I've been thinking... and talking to a few friends about creation vs. evolution. Here's what I think it comes down to. It is about what exactly the bible says - we could argue all day about whether there were conflicting accounts about which day Adam was created, which day Christ was crucified, etc. But I think we're missing the most important point. It's the theological implications that have me the most concerned. I don't mean to mock their opinion, and yet I do, because if you follow to the logical conclusion, evolution mocks Christ's death and ressurection. Here is my re-telling of the beginning.
In the beginning, God sparked life like a match. There were four components - there was no day or night, evening or morning, water or earth or sky. There was amoebic Adam, amoebic Eve, a very simply amoebic replica of an apple and an amoebic serpent. God told them you can multiply and do anything you want, but don't touch that single cell "apple" of the knowledge of good and evil. If you do, you will surely die. At some point, the serpent wriggled over to Eve and said, "Did God really say you can't do anything?" To which Eve replied, "Oh no, we must just stay away from the apple, or we will surely die." The serpent said, "You will not surely die! God knows that in one of the millionth years that you touch it, you will become like Him, knowing good and evil." And Eve looked on the single cell, and saw it was beautiful, that it was edible, that it would make her wise, and she ate of it, and she also gave some to her husband, and he ate of it. And their eyes developed and they saw that they were naked, and found that some single cell leaves had developed and covered themselves. Etc...
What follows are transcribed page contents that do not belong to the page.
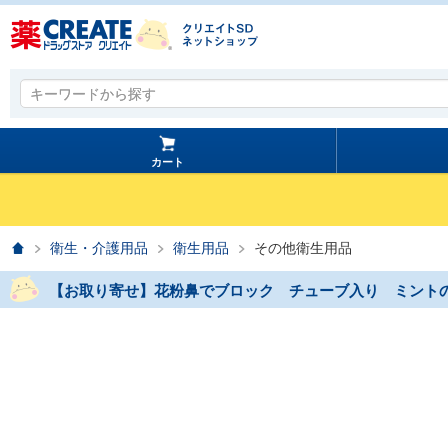
キーワードから探す
キーワードから探す
カート
ホーム
衛生・介護用品
衛生用品
その他衛生用品
【お取り寄せ】花粉鼻でブロック チューブ入り ミント
prev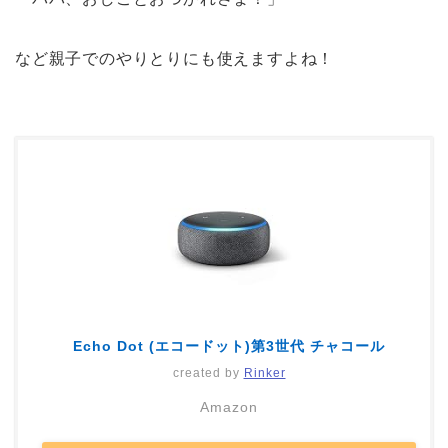
など親子でのやりとりにも使えますよね！
Echo Dot (エコードット)第3世代 チャコール
created by
Rinker
Amazon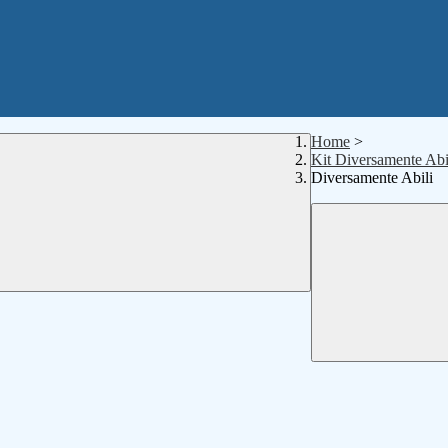
Home
>
Kit Diversamente Ab
Diversamente Abili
Now, before you quit reading in disgust, and possible offense, hear me out. The point isn't the amoeba's, the point is Adam and Eve. But it goes much deeper than that. My story writing is I would say poor to moderate, so I figured I'd go with what I already know, the Story the Word tells me. I'm sure someone could come up with a much more creative version. My issue is not with whether the Bible contradicts itself. My issue is with sin and death.
Sin had to be introduced at some point. "For the wages of sin is death, but the free gift of God is eternal life in Christ Jesus our Lord." Romans 6:23. Now, was the earth/universe started with death already present? Or was it introduced by Satan through temptation? If so, when exactly? When "man" as he would one day be known was half-way there? 1/4 of the way? 3/4? Or when he was finally fully man and the order of the world thus far reversed and the law of entropy was introduced? The wages of sin is death. We see this reiterated over and over again because the Israelites had specific times of the year when a man from each family had to go and confess the sins of the family, sacrifice an animal and make atonement with God. It was part of the law, because blood needed to be shed. But! If the world is millions of years old... then there was death present. If it was present before sin, then death really wasn't the punishment for sin, it just became the punishment afterwards. That's literally like if a judge in a courtroom sentences everyone to death, before they have been tried, "Just in case." You cheapen the punishment by delivering it before guilt has been proven. Now, we are all sinners in that courtroom, and God has every right to sentence each one of us to death.
So, are we all born innocent and are taught by our imperfect surroundings to sin? If you think of sin as a deep ocean - do we crawl in as innocent babes and before we know it, find ourselves floundering for our lives? Or are we born into it? If we crawled into it willingly then, don't we have some capability of finding our way out? How come only One man out of billions didn't? Don't we have some resource that could possibly keep us out? Or are we totally and utterly deprived, drowning in our own imperfections, until Christ offers His hand and pulls us out of the mire? You know what's incredible? We are so blind that even when He offers His hand, we think He's pushing our head under deeper. Even when He offers rescue, we are so hard-hearted, we refuse because we are sinful and we. think. we're. fine. Until He opens our eyes, shows us we're drowning, and only then do we realize we need Him.
Was the first amoeba Adam (I'm giving it the name Adam because there had to a first one somewhere, and it's a fitting name) a single cell with fully developed thoughts, emotions and mental capabilities? How do you argue that? Why would God only partly create something? Then you mock Christ being the second Adam, the sinless and perfect Adam who did it right. Because He obviously had advantages over the amoeba.
Lastly, was there only one cell that just kept on growing and growing and becoming many and nothing ever died? And entropy was introduced when Adam sinned? You can't account for all the layers of the earth then. You can't account for fossil fuels that are "millions" of years old. If it's young, though, now that's a different story.
God slowed down creation enough for it to be documented so we could read about it. God could have snapped His heavenly fingers and the entire world would have been. But He didn't. He spoke it out, in seven days, because He had an order He wanted to lay out. He has a plan. Genesis is about Christ, the atonement.
This is very interesting Alyssa. I look forward to reading more of your posts.